** What you are asked to do **
What lines below contain the word "give"? Please pull each one out.

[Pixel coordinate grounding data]
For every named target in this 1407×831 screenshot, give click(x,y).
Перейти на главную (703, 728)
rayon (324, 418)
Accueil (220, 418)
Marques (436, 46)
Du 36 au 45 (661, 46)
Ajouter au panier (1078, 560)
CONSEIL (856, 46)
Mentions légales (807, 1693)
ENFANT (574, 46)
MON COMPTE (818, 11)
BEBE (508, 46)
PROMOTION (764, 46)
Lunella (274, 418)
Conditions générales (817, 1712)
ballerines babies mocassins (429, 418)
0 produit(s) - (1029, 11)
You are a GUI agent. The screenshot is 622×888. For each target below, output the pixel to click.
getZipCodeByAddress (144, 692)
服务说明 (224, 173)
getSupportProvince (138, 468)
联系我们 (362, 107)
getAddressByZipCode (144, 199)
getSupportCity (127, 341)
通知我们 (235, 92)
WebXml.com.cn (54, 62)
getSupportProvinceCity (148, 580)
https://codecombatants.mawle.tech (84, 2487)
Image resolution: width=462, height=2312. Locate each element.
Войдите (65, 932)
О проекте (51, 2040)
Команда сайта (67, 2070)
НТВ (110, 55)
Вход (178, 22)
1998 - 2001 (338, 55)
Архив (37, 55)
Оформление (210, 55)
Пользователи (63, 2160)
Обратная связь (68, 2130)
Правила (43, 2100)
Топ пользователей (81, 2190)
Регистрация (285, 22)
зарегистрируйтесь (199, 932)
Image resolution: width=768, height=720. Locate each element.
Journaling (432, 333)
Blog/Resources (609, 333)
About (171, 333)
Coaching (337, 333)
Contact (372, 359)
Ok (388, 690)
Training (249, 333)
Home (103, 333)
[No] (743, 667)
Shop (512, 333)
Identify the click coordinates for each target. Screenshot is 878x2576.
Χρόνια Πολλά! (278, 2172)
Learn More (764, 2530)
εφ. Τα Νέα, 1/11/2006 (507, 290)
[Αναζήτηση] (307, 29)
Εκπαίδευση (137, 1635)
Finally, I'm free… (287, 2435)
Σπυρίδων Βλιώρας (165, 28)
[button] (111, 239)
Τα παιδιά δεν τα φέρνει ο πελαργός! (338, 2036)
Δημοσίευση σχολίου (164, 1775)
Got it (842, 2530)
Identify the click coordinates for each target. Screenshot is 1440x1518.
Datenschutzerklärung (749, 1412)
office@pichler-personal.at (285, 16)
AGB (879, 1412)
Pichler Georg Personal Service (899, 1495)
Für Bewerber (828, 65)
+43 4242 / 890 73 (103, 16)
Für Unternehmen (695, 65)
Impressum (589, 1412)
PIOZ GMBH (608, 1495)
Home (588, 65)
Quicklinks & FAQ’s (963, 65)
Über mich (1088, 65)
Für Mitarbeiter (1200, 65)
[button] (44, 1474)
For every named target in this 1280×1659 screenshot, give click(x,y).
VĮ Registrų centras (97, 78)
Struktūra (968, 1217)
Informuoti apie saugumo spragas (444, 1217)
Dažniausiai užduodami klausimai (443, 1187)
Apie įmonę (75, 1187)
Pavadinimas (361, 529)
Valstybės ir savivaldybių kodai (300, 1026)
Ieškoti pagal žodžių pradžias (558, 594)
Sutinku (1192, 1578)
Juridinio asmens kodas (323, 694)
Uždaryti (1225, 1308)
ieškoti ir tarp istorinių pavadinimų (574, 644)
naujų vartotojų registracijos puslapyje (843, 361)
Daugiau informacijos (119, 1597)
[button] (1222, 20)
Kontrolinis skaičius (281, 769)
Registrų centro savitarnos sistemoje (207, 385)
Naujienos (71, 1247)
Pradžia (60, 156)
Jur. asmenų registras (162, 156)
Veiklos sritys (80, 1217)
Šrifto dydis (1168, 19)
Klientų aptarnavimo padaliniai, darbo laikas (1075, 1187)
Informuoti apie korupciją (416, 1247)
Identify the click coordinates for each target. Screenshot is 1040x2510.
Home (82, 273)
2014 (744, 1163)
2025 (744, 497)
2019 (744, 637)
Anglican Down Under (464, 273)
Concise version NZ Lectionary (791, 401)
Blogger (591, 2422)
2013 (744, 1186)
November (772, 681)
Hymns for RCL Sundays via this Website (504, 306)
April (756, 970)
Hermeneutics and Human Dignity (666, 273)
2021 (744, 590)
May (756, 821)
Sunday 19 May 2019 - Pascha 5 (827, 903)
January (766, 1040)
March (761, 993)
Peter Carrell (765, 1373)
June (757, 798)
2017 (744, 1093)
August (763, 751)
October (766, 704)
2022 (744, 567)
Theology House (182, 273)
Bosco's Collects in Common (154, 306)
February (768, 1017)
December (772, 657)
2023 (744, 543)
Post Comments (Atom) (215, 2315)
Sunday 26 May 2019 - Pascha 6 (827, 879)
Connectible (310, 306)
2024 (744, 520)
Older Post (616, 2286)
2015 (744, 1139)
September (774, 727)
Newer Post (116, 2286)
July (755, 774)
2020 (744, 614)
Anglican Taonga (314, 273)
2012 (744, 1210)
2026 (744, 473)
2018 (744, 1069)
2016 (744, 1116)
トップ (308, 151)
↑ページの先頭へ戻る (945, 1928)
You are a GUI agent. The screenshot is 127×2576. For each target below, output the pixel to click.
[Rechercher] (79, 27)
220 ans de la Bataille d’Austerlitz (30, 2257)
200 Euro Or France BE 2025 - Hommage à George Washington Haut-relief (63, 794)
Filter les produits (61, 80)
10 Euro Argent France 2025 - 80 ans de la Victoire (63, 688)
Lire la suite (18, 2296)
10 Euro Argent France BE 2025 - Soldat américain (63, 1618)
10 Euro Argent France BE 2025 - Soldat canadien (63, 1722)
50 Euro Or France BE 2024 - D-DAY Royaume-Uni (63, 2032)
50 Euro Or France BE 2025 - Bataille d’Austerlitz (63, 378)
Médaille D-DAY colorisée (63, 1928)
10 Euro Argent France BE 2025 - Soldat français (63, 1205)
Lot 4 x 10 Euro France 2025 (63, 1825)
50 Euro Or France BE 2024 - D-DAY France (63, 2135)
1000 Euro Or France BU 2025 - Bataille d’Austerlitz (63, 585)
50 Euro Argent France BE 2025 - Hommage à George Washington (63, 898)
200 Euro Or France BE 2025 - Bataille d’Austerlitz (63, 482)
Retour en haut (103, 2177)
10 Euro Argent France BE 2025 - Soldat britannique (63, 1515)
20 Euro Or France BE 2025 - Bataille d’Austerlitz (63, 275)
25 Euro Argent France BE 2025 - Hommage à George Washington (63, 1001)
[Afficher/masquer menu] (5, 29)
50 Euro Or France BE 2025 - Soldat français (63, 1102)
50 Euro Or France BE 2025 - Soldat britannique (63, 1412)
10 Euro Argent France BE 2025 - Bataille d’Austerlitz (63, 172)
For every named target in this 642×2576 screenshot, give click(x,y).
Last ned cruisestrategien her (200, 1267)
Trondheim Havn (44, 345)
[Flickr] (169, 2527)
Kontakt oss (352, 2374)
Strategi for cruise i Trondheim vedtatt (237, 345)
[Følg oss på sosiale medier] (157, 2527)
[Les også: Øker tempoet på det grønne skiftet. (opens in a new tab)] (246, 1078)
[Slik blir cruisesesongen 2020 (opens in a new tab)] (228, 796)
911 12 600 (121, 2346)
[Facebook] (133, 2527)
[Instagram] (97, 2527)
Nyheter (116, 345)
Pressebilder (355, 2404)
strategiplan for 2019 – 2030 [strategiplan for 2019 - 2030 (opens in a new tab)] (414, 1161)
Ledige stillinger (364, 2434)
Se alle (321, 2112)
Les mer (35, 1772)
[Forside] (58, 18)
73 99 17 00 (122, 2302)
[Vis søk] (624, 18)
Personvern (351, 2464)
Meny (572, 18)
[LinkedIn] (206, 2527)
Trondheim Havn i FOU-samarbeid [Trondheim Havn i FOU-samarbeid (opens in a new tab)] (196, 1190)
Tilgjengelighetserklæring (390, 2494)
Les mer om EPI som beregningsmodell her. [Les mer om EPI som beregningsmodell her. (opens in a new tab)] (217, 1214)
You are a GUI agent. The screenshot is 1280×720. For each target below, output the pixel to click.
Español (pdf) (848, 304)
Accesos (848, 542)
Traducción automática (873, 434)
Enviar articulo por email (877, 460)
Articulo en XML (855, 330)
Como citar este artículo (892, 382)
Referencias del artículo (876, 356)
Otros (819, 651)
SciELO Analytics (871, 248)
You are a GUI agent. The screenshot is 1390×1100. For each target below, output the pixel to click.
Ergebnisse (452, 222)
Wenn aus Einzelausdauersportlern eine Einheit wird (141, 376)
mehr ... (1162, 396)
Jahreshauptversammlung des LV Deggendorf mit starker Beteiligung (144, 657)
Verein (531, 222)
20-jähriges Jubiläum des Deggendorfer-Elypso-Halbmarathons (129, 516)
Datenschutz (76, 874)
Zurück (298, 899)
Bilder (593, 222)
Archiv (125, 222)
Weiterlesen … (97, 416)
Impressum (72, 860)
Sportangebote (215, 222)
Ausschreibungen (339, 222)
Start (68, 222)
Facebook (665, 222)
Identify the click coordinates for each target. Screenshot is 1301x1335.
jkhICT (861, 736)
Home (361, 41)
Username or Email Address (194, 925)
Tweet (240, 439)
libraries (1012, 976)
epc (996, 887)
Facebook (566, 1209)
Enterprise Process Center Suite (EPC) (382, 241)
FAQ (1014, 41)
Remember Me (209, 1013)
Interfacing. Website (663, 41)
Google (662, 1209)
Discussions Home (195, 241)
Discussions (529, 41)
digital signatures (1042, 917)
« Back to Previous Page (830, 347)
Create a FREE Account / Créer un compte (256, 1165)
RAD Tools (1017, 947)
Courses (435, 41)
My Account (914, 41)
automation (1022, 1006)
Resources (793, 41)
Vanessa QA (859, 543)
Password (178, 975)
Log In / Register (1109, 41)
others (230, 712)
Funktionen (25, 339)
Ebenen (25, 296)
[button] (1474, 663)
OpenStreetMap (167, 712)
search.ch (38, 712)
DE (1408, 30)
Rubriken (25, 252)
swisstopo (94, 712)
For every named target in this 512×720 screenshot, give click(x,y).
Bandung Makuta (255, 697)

** Result **
For every named target in this 1407×831 screenshot, give click(x,y).
For every named target in this 1280×1659 screenshot, give click(x,y).
For every named target in this 642×2576 screenshot, give click(x,y).
For every named target in this 512×720 screenshot, give click(x,y).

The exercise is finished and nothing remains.